Before you begin, if you aren't familiar with working on amps, have someone else do these mods for you. Amps, even when unplugged, can hold voltages which can injure or kill you.
First off, you need to have a 6 knob JCM 800 2203 or 2204.
Now go to marshallschematics.com and get the 2203 preamp... that's what I'm looking at.
First off, get rid of the cap across tyhe gain knob c 5 in this schematic. This just lets extra high frequency through when the gain is not set at max. Ick. try your amp, hear what it did.
Second. C4 and C8. These capacators when placed with the 470k resistors act as high pass filters. Yake out one or both of these caps to reduse some more high end.
Third. Add a 25uF 25v capacitor across R9. Watch your polarity. This will give you a touch more gain from that stage and a touch more low end.
Fourth. C3 and C7, the .022 uf coupling caps. You can replace these with .047 or .1 uf to let a bit more low frequency through.

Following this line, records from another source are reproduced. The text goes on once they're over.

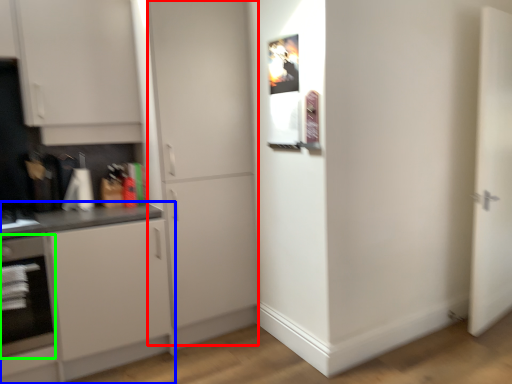 Question: Considering the real-world distances, which object is farthest from door (highlighted by a red box)? cabinetry (highlighted by a blue box) or oven (highlighted by a green box)?

Choices:
 (A) cabinetry
 (B) oven

Answer: (B) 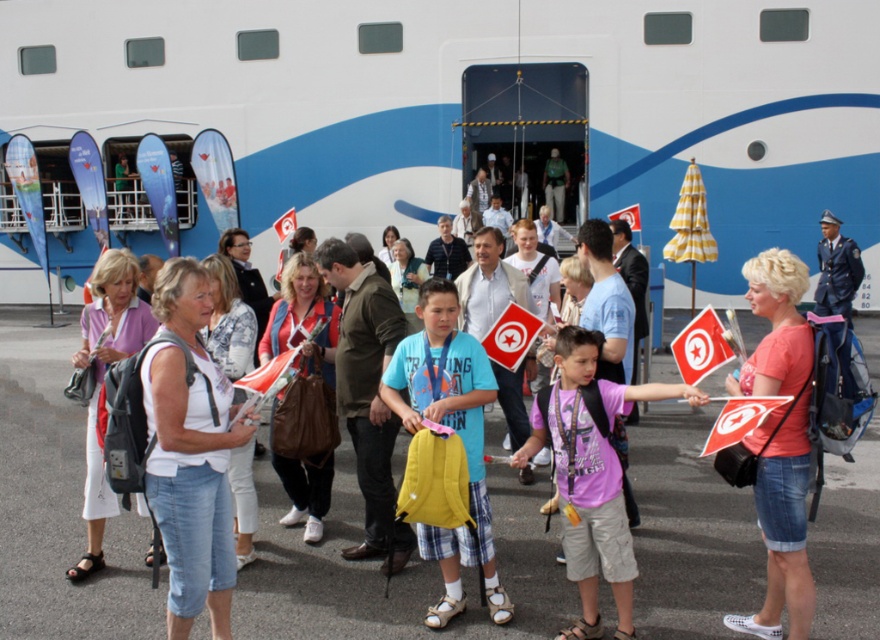 Question: Which point is farther to the camera?

Choices:
 (A) yellow fabric backpack at center
 (B) purple cotton shirt at center
 (C) pink cotton t-shirt at center

Answer: (A)

Question: Which point is closer to the camera taking this photo?

Choices:
 (A) (435, 317)
 (B) (539, 497)

Answer: (A)

Question: Can you confirm if yellow backpack at center is positioned below purple cotton shirt at center?

Choices:
 (A) no
 (B) yes

Answer: (B)

Question: Among these points, which one is farthest from the camera?

Choices:
 (A) (794, 580)
 (B) (431, 336)
 (C) (587, 545)
 (D) (356, 124)

Answer: (D)

Question: Does yellow backpack at center appear under yellow fabric backpack at center?

Choices:
 (A) no
 (B) yes

Answer: (B)

Question: Is yellow backpack at center below yellow fabric backpack at center?

Choices:
 (A) yes
 (B) no

Answer: (A) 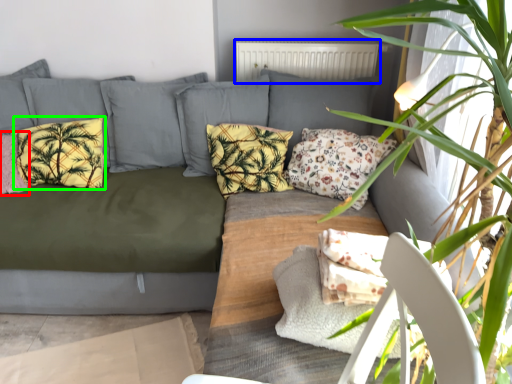 Question: Considering the real-world distances, which object is farthest from pillow (highlighted by a red box)? radiator (highlighted by a blue box) or pillow (highlighted by a green box)?

Choices:
 (A) radiator
 (B) pillow

Answer: (A) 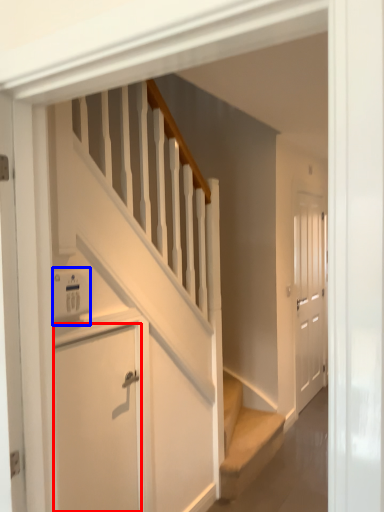 Question: Which of the following is the closest to the observer, door (highlighted by a red box) or appliance (highlighted by a blue box)?

Choices:
 (A) door
 (B) appliance

Answer: (B) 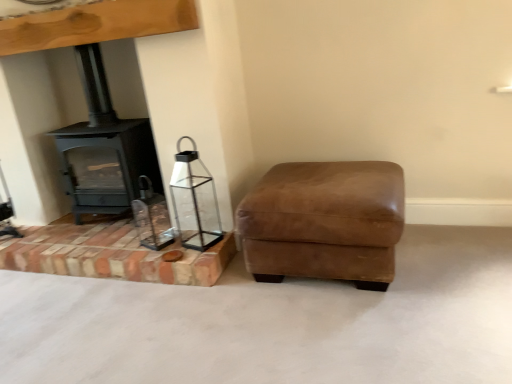 Question: Should I look upward or downward to see matte black wood burning stove at left?

Choices:
 (A) up
 (B) down

Answer: (A)

Question: Can you see clear glass lantern at lower left touching suede brown ottoman at lower right?

Choices:
 (A) no
 (B) yes

Answer: (A)

Question: Is clear glass lantern at lower left positioned before suede brown ottoman at lower right?

Choices:
 (A) no
 (B) yes

Answer: (A)

Question: From the image's perspective, does clear glass lantern at lower left appear lower than suede brown ottoman at lower right?

Choices:
 (A) no
 (B) yes

Answer: (A)

Question: Is suede brown ottoman at lower right surrounded by clear glass lantern at lower left?

Choices:
 (A) no
 (B) yes

Answer: (A)

Question: From the image's perspective, does clear glass lantern at lower left appear higher than suede brown ottoman at lower right?

Choices:
 (A) yes
 (B) no

Answer: (A)

Question: Is clear glass lantern at lower left to the left of suede brown ottoman at lower right from the viewer's perspective?

Choices:
 (A) no
 (B) yes

Answer: (B)

Question: Considering the relative positions of suede brown ottoman at lower right and clear glass lantern at lower left in the image provided, is suede brown ottoman at lower right to the right of clear glass lantern at lower left from the viewer's perspective?

Choices:
 (A) yes
 (B) no

Answer: (A)

Question: Is suede brown ottoman at lower right looking in the opposite direction of clear glass lantern at lower left?

Choices:
 (A) yes
 (B) no

Answer: (B)

Question: Is suede brown ottoman at lower right to the left of clear glass lantern at lower left from the viewer's perspective?

Choices:
 (A) no
 (B) yes

Answer: (A)

Question: Would you consider suede brown ottoman at lower right to be distant from clear glass lantern at lower left?

Choices:
 (A) yes
 (B) no

Answer: (B)

Question: Is suede brown ottoman at lower right further to the viewer compared to clear glass lantern at lower left?

Choices:
 (A) yes
 (B) no

Answer: (B)

Question: Does suede brown ottoman at lower right have a smaller size compared to clear glass lantern at lower left?

Choices:
 (A) no
 (B) yes

Answer: (A)

Question: Does suede brown ottoman at lower right have a greater width compared to matte black wood burning stove at left?

Choices:
 (A) no
 (B) yes

Answer: (B) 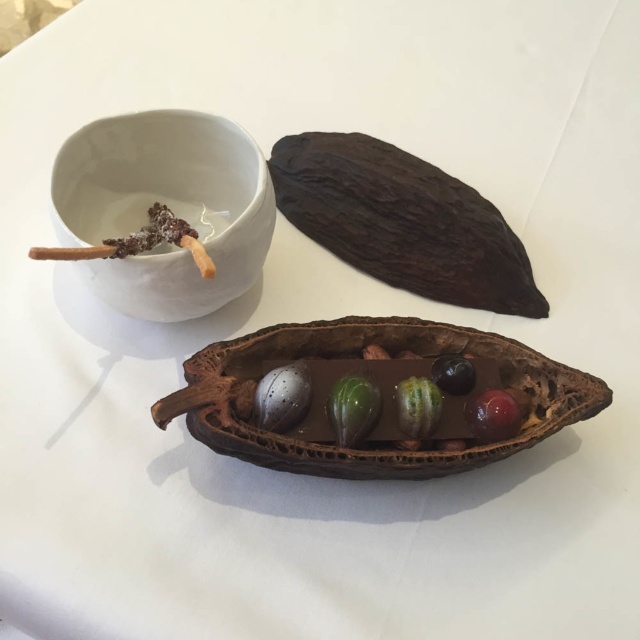 You are looking at the image of cocoa items on a white tablecloth. There are two points marked in the scene. Which point is closer to you, point (298,385) or point (509,410)?

Point (298,385) is further to the camera than point (509,410), so point (509,410) is closer to you.

You are a chef preparing a dessert platter. You have a white ceramic bowl at upper left and a green glossy chocolate at center. How far apart are these two items on the table?

The white ceramic bowl at upper left is 17.03 inches away from the green glossy chocolate at center.

You are standing 6 feet away from the cocoa pod. If you want to pick up the object at point (x=442, y=278), will you be able to reach it without moving closer?

The object at point (x=442, y=278) is 4.75 feet from the camera. Since you are standing 6 feet away from the cocoa pod, which is farther than 4.75 feet, you can reach it without moving closer. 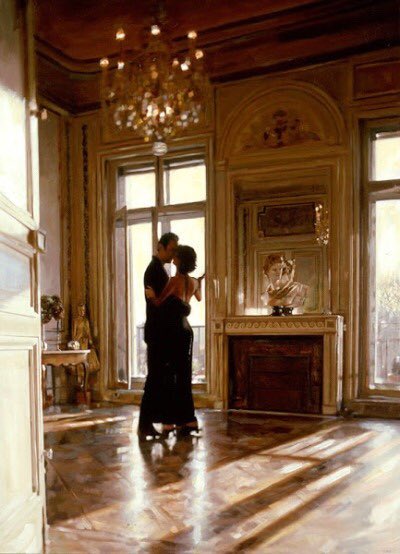 Find the location of a particular element. wooden floor is located at coordinates (235, 146), (153, 473). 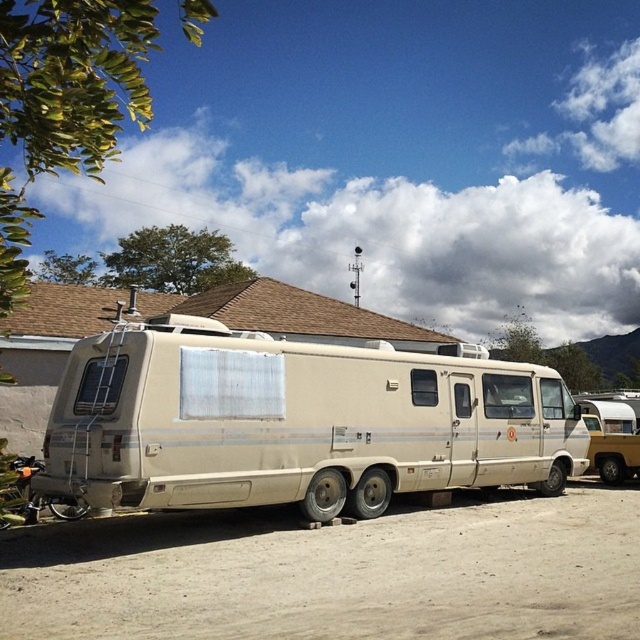 Question: Does beige matte van at center appear under dirt sand at lower center?

Choices:
 (A) yes
 (B) no

Answer: (B)

Question: Which point appears farthest from the camera in this image?

Choices:
 (A) (97, 339)
 (B) (125, 625)

Answer: (A)

Question: Can you confirm if beige matte van at center is positioned to the left of dirt sand at lower center?

Choices:
 (A) no
 (B) yes

Answer: (B)

Question: Which of the following is the farthest from the observer?

Choices:
 (A) dirt sand at lower center
 (B) beige matte van at center

Answer: (B)

Question: Which point appears closest to the camera in this image?

Choices:
 (A) (182, 330)
 (B) (508, 547)

Answer: (B)

Question: Is beige matte van at center to the right of dirt sand at lower center from the viewer's perspective?

Choices:
 (A) yes
 (B) no

Answer: (B) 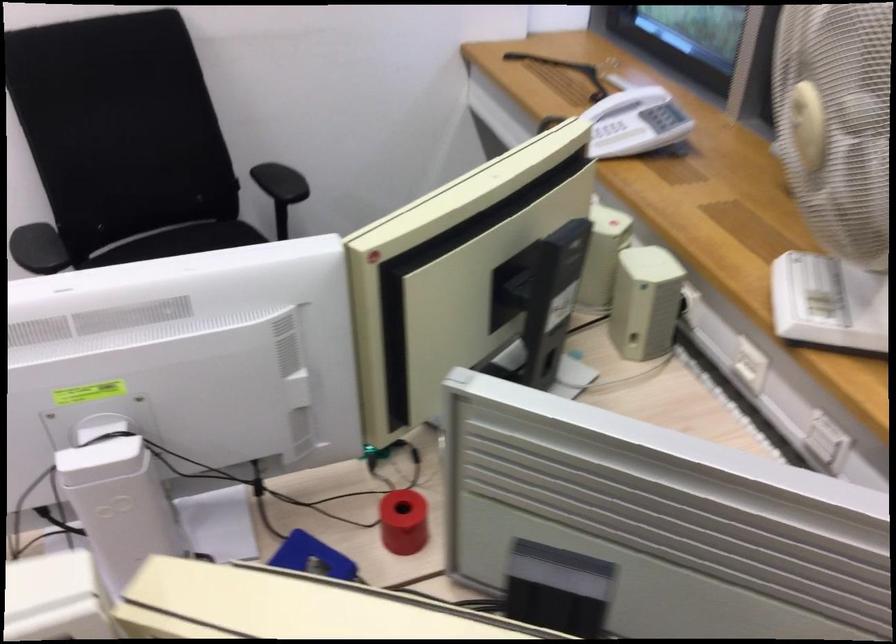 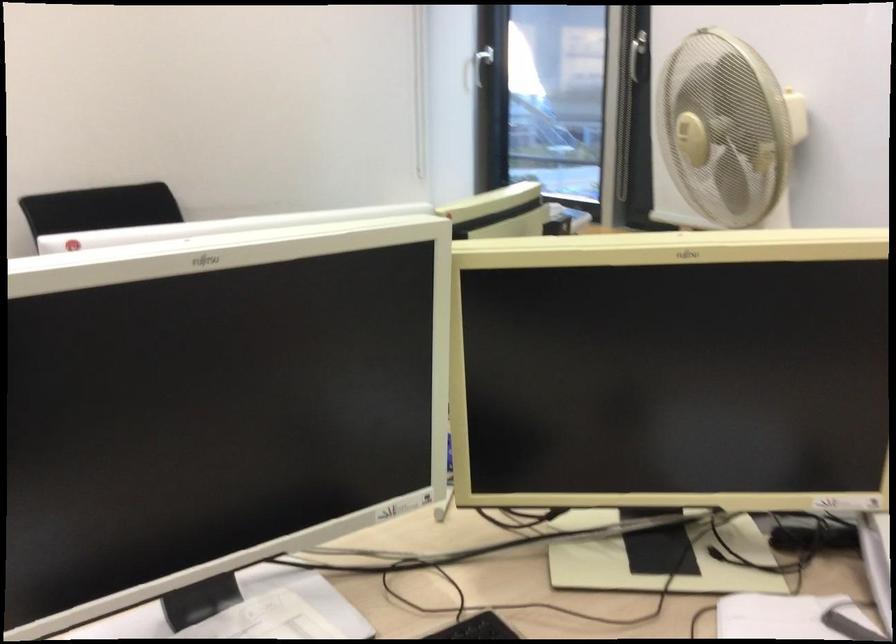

now get the 2203 power amp schematic.
Fifth. C9, c14, and C15 can all be upped in value to let more low end through. .047 or .1 uf.
Sixth. C18 can be changed to a higher value to tame high end. try 100pf or 470pf. maybe even 1000pf.
You can also change tone stack values in the preamp, but that can get more complicated, so I'm not gonna go into it here.
All these mods are subtle by themselves, but combine them and you can really start getting effective high end reduction/low end increase.
In general, I say do these in order and check the results after each mod.